• [Your objective]: In the entries that follow, find the word "base" and report each line it is on.

===== Input for this task =====

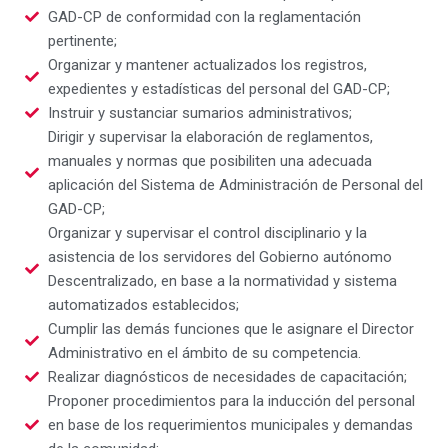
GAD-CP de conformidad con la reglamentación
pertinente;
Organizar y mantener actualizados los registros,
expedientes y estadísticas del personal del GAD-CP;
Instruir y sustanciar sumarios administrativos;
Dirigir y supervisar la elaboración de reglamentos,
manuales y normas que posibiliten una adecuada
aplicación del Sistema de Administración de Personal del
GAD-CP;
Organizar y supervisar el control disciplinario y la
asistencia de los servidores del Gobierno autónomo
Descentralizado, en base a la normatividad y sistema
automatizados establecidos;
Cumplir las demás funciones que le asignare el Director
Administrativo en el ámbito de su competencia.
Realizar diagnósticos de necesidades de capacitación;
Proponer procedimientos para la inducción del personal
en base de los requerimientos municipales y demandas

=====

• [Your solution]:
Descentralizado, en base a la normatividad y sistema
en base de los requerimientos municipales y demandas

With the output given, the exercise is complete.